Anne’s own growth and maturation are symbolic of the concurrent growth and maturation of the civil rights movement. The symbolism is made possible by the fact that Anne’s maturity coincides very closely with the 1950s civil rights era. Since she is born in 1940, she becomes a precocious young adult around the early 1950s. Earlier, as a young child, she had already found that there were no real reasons to consider whites superior to blacks, which was an argument that the earliest civil rights thinkers had made. Early in the twentieth century, there had been failed attempts to stop lynching, and also to unionize black workers. It is in the early 1950s that a new civil rights movement is born that combines lawsuits with activism. In Mississippi, the movement is kicked off when the NAACP fights for the prosecution of the murderers of Emmett Till, a black fourteen-year-old visiting Mississippi from Chicago, who was supposedly murdered because he had whistled at a white woman. The murder occurs just as Anne is starting to become exasperated with racial inequalities and the ridiculous prejudices of many white people.

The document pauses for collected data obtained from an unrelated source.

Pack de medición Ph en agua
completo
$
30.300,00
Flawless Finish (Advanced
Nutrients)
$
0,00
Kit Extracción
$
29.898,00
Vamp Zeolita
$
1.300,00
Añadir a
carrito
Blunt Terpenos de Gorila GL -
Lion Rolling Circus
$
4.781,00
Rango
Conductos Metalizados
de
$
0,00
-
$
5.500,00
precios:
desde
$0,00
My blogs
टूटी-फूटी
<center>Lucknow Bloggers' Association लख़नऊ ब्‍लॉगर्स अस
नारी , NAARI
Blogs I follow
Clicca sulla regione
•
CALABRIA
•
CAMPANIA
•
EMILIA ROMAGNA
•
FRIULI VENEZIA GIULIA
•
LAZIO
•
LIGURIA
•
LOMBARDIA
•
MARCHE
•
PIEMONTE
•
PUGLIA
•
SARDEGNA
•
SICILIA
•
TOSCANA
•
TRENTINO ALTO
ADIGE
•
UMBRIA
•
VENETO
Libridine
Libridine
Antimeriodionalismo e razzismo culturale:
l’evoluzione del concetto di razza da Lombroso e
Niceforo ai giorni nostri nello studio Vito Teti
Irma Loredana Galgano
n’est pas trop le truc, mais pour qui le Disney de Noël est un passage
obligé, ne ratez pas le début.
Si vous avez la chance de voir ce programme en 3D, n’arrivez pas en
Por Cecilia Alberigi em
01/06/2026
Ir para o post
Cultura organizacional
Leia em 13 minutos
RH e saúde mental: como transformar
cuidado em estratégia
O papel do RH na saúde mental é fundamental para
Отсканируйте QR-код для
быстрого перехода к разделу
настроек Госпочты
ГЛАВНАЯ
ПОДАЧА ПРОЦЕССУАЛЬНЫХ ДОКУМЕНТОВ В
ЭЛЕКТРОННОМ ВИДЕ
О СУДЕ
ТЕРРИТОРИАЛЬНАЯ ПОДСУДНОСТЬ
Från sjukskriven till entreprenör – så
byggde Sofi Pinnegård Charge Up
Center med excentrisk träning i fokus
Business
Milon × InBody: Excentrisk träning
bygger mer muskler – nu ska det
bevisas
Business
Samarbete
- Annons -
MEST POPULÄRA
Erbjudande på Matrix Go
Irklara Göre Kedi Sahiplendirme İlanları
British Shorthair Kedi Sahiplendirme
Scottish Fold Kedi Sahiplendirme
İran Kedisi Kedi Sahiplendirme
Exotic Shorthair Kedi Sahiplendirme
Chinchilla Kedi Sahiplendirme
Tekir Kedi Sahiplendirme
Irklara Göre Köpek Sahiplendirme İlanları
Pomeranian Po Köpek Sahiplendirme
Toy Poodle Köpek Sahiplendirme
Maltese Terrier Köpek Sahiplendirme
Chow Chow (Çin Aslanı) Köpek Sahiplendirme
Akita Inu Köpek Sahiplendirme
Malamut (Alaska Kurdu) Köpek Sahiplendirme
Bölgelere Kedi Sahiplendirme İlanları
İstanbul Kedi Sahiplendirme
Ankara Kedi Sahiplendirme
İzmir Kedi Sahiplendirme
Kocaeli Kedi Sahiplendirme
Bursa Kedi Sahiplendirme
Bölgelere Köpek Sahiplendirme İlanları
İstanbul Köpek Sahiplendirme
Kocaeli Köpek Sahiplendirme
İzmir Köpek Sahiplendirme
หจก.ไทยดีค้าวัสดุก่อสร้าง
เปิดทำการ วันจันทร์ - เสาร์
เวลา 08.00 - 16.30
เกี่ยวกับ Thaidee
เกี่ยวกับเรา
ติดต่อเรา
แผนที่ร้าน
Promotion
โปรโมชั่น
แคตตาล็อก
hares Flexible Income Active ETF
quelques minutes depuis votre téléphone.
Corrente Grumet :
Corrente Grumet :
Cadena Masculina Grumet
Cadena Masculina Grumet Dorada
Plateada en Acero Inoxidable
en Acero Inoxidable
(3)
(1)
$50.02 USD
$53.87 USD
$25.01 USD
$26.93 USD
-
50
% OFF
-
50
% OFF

Around the time that Anne is graduating from high school in the late 1950s, the movement to end segregation has prompted the government to build new, better schools for black students. But Anne, like the movement, realizes that they should not settle for anything less than complete equality as represented by integration. Once she is finally an adult, Anne realizes, as the movement must realize, that the future of the movement is in the youth, and the movement must focus on practical affairs. Symbolically, she has become an old woman, just as the civil rights movement has become mature and also faded. It is time for a younger generation, and a new version of the civil rights movement, to take over.
On the bus to Washington at the very end of Coming of Age, Anne sits down next to a twelve-year-old boy who has unbridled energy, contrasted with Anne’s exhaustion and frustration. The boy is symbolic of the younger generations who are the hope of the struggle for equality.
Clothing serves as an important symbol for transitions or stages of growth in Anne’s life. Tight blue jeans signal her maturation. The pageantry of homecoming, with her beautiful gown, marks the end of childhood and the beginning of adulthood, though Anne is barely a teenager. As an activist, Anne buys clothing for children who have no school clothes, and she makes sure the movement distributes clothing to needy blacks in the area. She has grown from someone scraping to clothe herself and her own family to someone who can provide clothing for others.
When Anne graduates from college, clothing is once again an important symbol of transition and growth in her life: her sister Adline celebrates her college graduation by giving her a beautiful green dress. The green dress symbolizes both her attainment of a college degree and Adline’s acceptance of Anne’s goals. Earlier her family had not given her much support in her academic ambitions; no one had gone to her college graduation ceremony. Now Adline herself says she would like to get a college degree.
The importance of clothing as a symbol underscores Anne’s earlier poverty. Adline chooses between buying Anne a graduation present or paying to travel to her graduation; she cannot do both. This symbol demonstrates the way in which Anne’s growth as a person has been aligned with her basic struggle to survive.